### [Excerpted records]
◆ ◆ ◆
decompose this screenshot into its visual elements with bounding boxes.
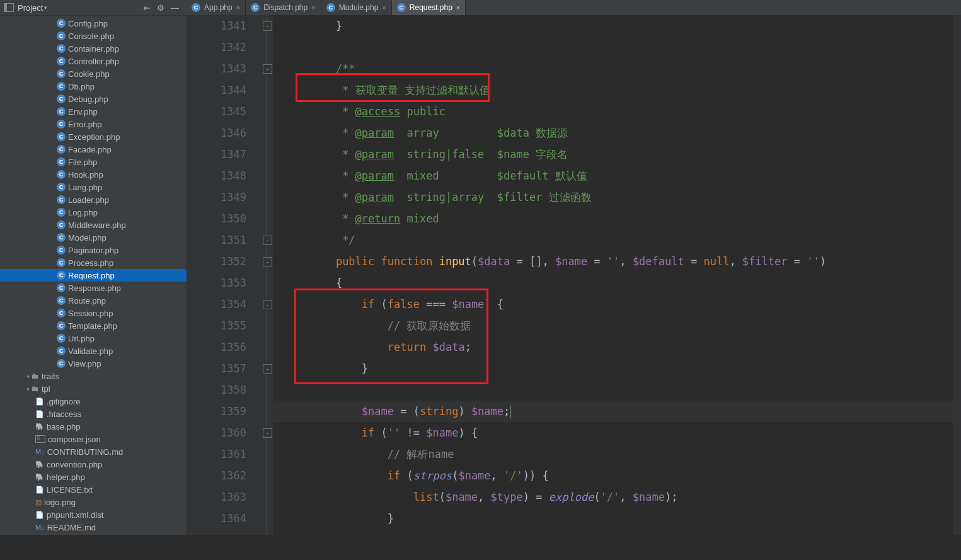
line-number: 1341 <box>187 15 246 37</box>
tree-item[interactable]: M↓README.md <box>0 521 187 534</box>
project-title[interactable]: Project <box>18 3 43 13</box>
code-line[interactable] <box>284 379 953 401</box>
tree-item[interactable]: CDebug.php <box>0 93 187 105</box>
tree-item[interactable]: ▸🖿traits <box>0 370 187 382</box>
line-number: 1353 <box>187 272 246 294</box>
code-area[interactable]: } /** * 获取变量 支持过滤和默认值 * @access public *… <box>273 15 953 535</box>
code-line[interactable]: // 获取原始数据 <box>284 315 953 336</box>
tree-item[interactable]: CFile.php <box>0 156 187 168</box>
close-icon[interactable]: × <box>456 4 460 11</box>
fold-toggle-icon[interactable]: – <box>263 236 272 245</box>
tree-item[interactable]: CValidate.php <box>0 345 187 357</box>
tree-item[interactable]: 📄.gitignore <box>0 395 187 408</box>
code-line[interactable]: } <box>284 358 953 379</box>
code-line[interactable]: list($name, $type) = explode('/', $name)… <box>284 486 953 508</box>
tree-item[interactable]: composer.json <box>0 433 187 445</box>
editor-tab[interactable]: CApp.php× <box>187 0 246 15</box>
tree-item[interactable]: CLang.php <box>0 181 187 193</box>
tree-item[interactable]: 📄LICENSE.txt <box>0 483 187 496</box>
tree-item[interactable]: CSession.php <box>0 307 187 319</box>
code-line[interactable]: $name = (string) $name; <box>284 401 953 422</box>
tree-item[interactable]: CLog.php <box>0 206 187 219</box>
code-line[interactable]: */ <box>284 229 953 251</box>
project-tree[interactable]: CConfig.phpCConsole.phpCContainer.phpCCo… <box>0 16 187 534</box>
tree-item[interactable]: 🐘helper.php <box>0 471 187 483</box>
tree-item[interactable]: CConsole.php <box>0 30 187 42</box>
close-icon[interactable]: × <box>236 4 240 11</box>
chevron-right-icon[interactable]: ▸ <box>25 386 32 392</box>
fold-toggle-icon[interactable]: – <box>263 257 272 266</box>
tree-item[interactable]: CView.php <box>0 357 187 370</box>
tree-item[interactable]: CError.php <box>0 118 187 130</box>
fold-toggle-icon[interactable]: – <box>263 300 272 309</box>
code-line[interactable]: if (strpos($name, '/')) { <box>284 465 953 486</box>
tree-item[interactable]: ▧logo.png <box>0 496 187 508</box>
tree-item[interactable]: 📄.htaccess <box>0 408 187 420</box>
code-line[interactable]: * @param string|false $name 字段名 <box>284 144 953 165</box>
tree-item[interactable]: CHook.php <box>0 168 187 181</box>
chevron-right-icon[interactable]: ▸ <box>25 373 32 379</box>
tree-item[interactable]: CFacade.php <box>0 143 187 156</box>
project-sidebar: Project ▾ ⇤ ⚙ — CConfig.phpCConsole.phpC… <box>0 0 187 535</box>
code-line[interactable]: * @param array $data 数据源 <box>284 122 953 144</box>
tree-item[interactable]: CContainer.php <box>0 42 187 55</box>
fold-strip[interactable]: ––––––– <box>262 15 273 535</box>
code-line[interactable]: } <box>284 508 953 529</box>
tree-item-label: Session.php <box>68 309 113 318</box>
code-line[interactable]: * @return mixed <box>284 208 953 229</box>
tree-item[interactable]: CProcess.php <box>0 256 187 269</box>
fold-toggle-icon[interactable]: – <box>263 21 272 31</box>
tree-item[interactable]: CException.php <box>0 130 187 143</box>
tree-item[interactable]: CResponse.php <box>0 282 187 294</box>
tree-item[interactable]: CModel.php <box>0 231 187 244</box>
code-editor[interactable]: 1341134213431344134513461347134813491350… <box>187 15 961 535</box>
editor-tab[interactable]: CModule.php× <box>321 0 392 15</box>
close-icon[interactable]: × <box>382 4 386 11</box>
fold-toggle-icon[interactable]: – <box>263 64 272 74</box>
tree-item[interactable]: CLoader.php <box>0 193 187 206</box>
tree-item[interactable]: CController.php <box>0 55 187 67</box>
code-line[interactable]: } <box>284 15 953 37</box>
line-gutter: 1341134213431344134513461347134813491350… <box>187 15 262 535</box>
editor-tab[interactable]: CRequest.php× <box>392 0 466 15</box>
code-line[interactable]: public function input($data = [], $name … <box>284 251 953 272</box>
tree-item[interactable]: 🐘base.php <box>0 420 187 433</box>
tree-item[interactable]: CRequest.php <box>0 269 187 282</box>
collapse-icon[interactable]: ⇤ <box>144 3 151 13</box>
code-line[interactable]: { <box>284 272 953 294</box>
tree-item-label: Cookie.php <box>68 69 110 79</box>
tree-item[interactable]: ▸🖿tpl <box>0 382 187 395</box>
tree-item[interactable]: 🐘convention.php <box>0 458 187 471</box>
tree-item[interactable]: M↓CONTRIBUTING.md <box>0 445 187 458</box>
tree-item[interactable]: CTemplate.php <box>0 319 187 332</box>
fold-toggle-icon[interactable]: – <box>263 364 272 374</box>
code-line[interactable]: // 解析name <box>284 443 953 465</box>
fold-toggle-icon[interactable]: – <box>263 428 272 438</box>
tree-item-label: Console.php <box>68 31 114 41</box>
hide-icon[interactable]: — <box>171 3 179 13</box>
code-line[interactable]: * @param string|array $filter 过滤函数 <box>284 186 953 208</box>
tree-item[interactable]: CEnv.php <box>0 105 187 118</box>
code-line[interactable]: if (false === $name) { <box>284 294 953 315</box>
tree-item[interactable]: CMiddleware.php <box>0 219 187 231</box>
code-line[interactable]: if ('' != $name) { <box>284 422 953 443</box>
tree-item[interactable]: 📄phpunit.xml.dist <box>0 508 187 521</box>
php-class-icon: C <box>57 44 66 53</box>
editor-tab[interactable]: CDispatch.php× <box>246 0 321 15</box>
code-line[interactable]: * @access public <box>284 101 953 122</box>
tree-item[interactable]: CUrl.php <box>0 332 187 345</box>
code-line[interactable]: return $data; <box>284 336 953 358</box>
line-number: 1350 <box>187 208 246 229</box>
tree-item[interactable]: CConfig.php <box>0 17 187 30</box>
code-line[interactable]: /** <box>284 58 953 79</box>
code-line[interactable]: * @param mixed $default 默认值 <box>284 165 953 186</box>
tree-item[interactable]: CDb.php <box>0 80 187 93</box>
code-line[interactable] <box>284 37 953 58</box>
settings-gear-icon[interactable]: ⚙ <box>157 3 164 13</box>
close-icon[interactable]: × <box>311 4 315 11</box>
tree-item[interactable]: CRoute.php <box>0 294 187 307</box>
tree-item[interactable]: CCookie.php <box>0 67 187 80</box>
code-line[interactable]: * 获取变量 支持过滤和默认值 <box>284 79 953 101</box>
project-dropdown-icon[interactable]: ▾ <box>44 4 47 11</box>
tree-item[interactable]: CPaginator.php <box>0 244 187 256</box>
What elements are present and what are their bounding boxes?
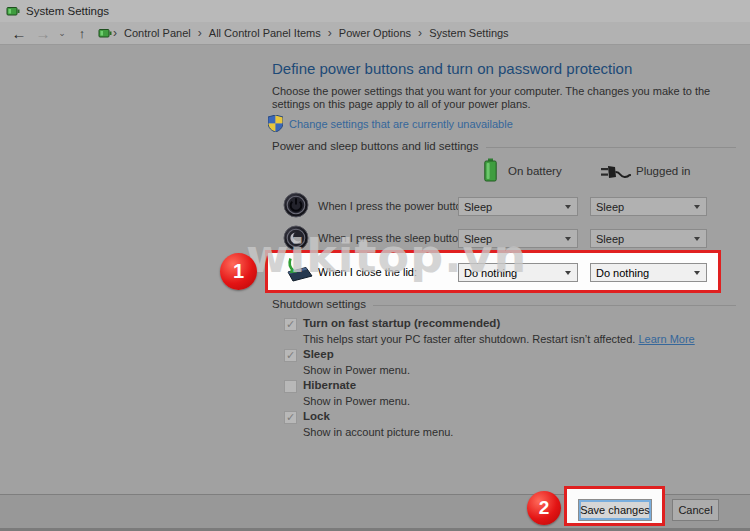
lock-checkbox[interactable] bbox=[284, 411, 297, 424]
selected-value: Sleep bbox=[464, 201, 492, 213]
address-power-options-icon bbox=[98, 26, 112, 40]
power-button-plugged-in-select[interactable]: Sleep bbox=[590, 197, 707, 216]
shutdown-section-header: Shutdown settings bbox=[272, 298, 736, 310]
battery-icon bbox=[484, 158, 497, 182]
recent-pages-chevron-icon[interactable]: ⌄ bbox=[56, 28, 68, 38]
breadcrumb-separator: › bbox=[418, 26, 422, 40]
plug-icon bbox=[601, 164, 631, 180]
learn-more-link[interactable]: Learn More bbox=[638, 333, 694, 345]
chevron-down-icon bbox=[565, 205, 571, 209]
forward-icon[interactable]: → bbox=[34, 25, 52, 42]
breadcrumb-all-items[interactable]: All Control Panel Items bbox=[209, 27, 321, 39]
section-divider bbox=[373, 305, 736, 306]
breadcrumb-separator: › bbox=[113, 26, 117, 40]
plugged-in-column-header: Plugged in bbox=[636, 165, 690, 177]
hibernate-checkbox[interactable] bbox=[284, 380, 297, 393]
fast-startup-description: This helps start your PC faster after sh… bbox=[303, 333, 695, 345]
up-icon[interactable]: ↑ bbox=[74, 26, 90, 41]
selected-value: Do nothing bbox=[596, 267, 649, 279]
breadcrumb: › Control Panel › All Control Panel Item… bbox=[112, 26, 512, 40]
section-divider bbox=[486, 147, 737, 148]
breadcrumb-power-options[interactable]: Power Options bbox=[339, 27, 411, 39]
power-options-icon bbox=[6, 4, 20, 18]
chevron-down-icon bbox=[694, 205, 700, 209]
fast-startup-label: Turn on fast startup (recommended) bbox=[303, 317, 500, 329]
chevron-down-icon bbox=[565, 271, 571, 275]
watermark: wikitop.vn bbox=[246, 229, 527, 283]
page-title: Define power buttons and turn on passwor… bbox=[272, 60, 632, 77]
fast-startup-checkbox[interactable] bbox=[284, 318, 297, 331]
chevron-down-icon bbox=[694, 271, 700, 275]
breadcrumb-separator: › bbox=[328, 26, 332, 40]
cancel-button[interactable]: Cancel bbox=[672, 499, 719, 521]
hibernate-option-description: Show in Power menu. bbox=[303, 395, 410, 407]
lock-option-label: Lock bbox=[303, 410, 330, 422]
breadcrumb-separator: › bbox=[198, 26, 202, 40]
lid-plugged-in-select[interactable]: Do nothing bbox=[590, 263, 707, 282]
hibernate-option-label: Hibernate bbox=[303, 379, 356, 391]
page-description: Choose the power settings that you want … bbox=[272, 85, 742, 111]
breadcrumb-control-panel[interactable]: Control Panel bbox=[124, 27, 191, 39]
navigation-bar: ← → ⌄ ↑ › Control Panel › All Control Pa… bbox=[0, 22, 750, 45]
fast-startup-description-text: This helps start your PC faster after sh… bbox=[303, 333, 638, 345]
title-bar: System Settings bbox=[0, 0, 750, 22]
annotation-step-2-badge: 2 bbox=[527, 491, 561, 525]
sleep-option-description: Show in Power menu. bbox=[303, 364, 410, 376]
chevron-down-icon bbox=[694, 237, 700, 241]
lock-option-description: Show in account picture menu. bbox=[303, 426, 453, 438]
chevron-down-icon bbox=[565, 237, 571, 241]
uac-shield-icon bbox=[268, 115, 283, 132]
selected-value: Sleep bbox=[596, 233, 624, 245]
power-section-header: Power and sleep buttons and lid settings bbox=[272, 140, 736, 152]
selected-value: Sleep bbox=[596, 201, 624, 213]
shutdown-section-title: Shutdown settings bbox=[272, 298, 366, 310]
sleep-button-plugged-in-select[interactable]: Sleep bbox=[590, 229, 707, 248]
power-section-title: Power and sleep buttons and lid settings bbox=[272, 140, 479, 152]
change-unavailable-settings-link[interactable]: Change settings that are currently unava… bbox=[289, 118, 513, 130]
window-title: System Settings bbox=[26, 5, 109, 17]
on-battery-column-header: On battery bbox=[508, 165, 562, 177]
admin-link-row: Change settings that are currently unava… bbox=[268, 115, 513, 132]
power-button-row-label: When I press the power button: bbox=[318, 200, 471, 212]
system-settings-window: System Settings ← → ⌄ ↑ › Control Panel … bbox=[0, 0, 750, 531]
sleep-option-label: Sleep bbox=[303, 348, 334, 360]
power-button-icon bbox=[283, 192, 309, 218]
annotation-step-1-badge: 1 bbox=[220, 253, 257, 290]
power-button-on-battery-select[interactable]: Sleep bbox=[458, 197, 578, 216]
back-icon[interactable]: ← bbox=[10, 25, 28, 42]
sleep-checkbox[interactable] bbox=[284, 349, 297, 362]
save-changes-button[interactable]: Save changes bbox=[578, 499, 652, 521]
breadcrumb-system-settings[interactable]: System Settings bbox=[429, 27, 508, 39]
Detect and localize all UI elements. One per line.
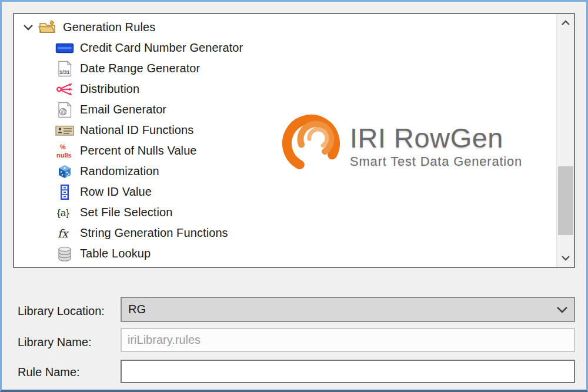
◆ ◆ ◆
### [Requirement]
Each line above that contains the word "step" must be copied.

### [Solution to the exercise]
annotation-step-2-badge: 2 bbox=[527, 491, 561, 525]
annotation-step-1-badge: 1 bbox=[220, 253, 257, 290]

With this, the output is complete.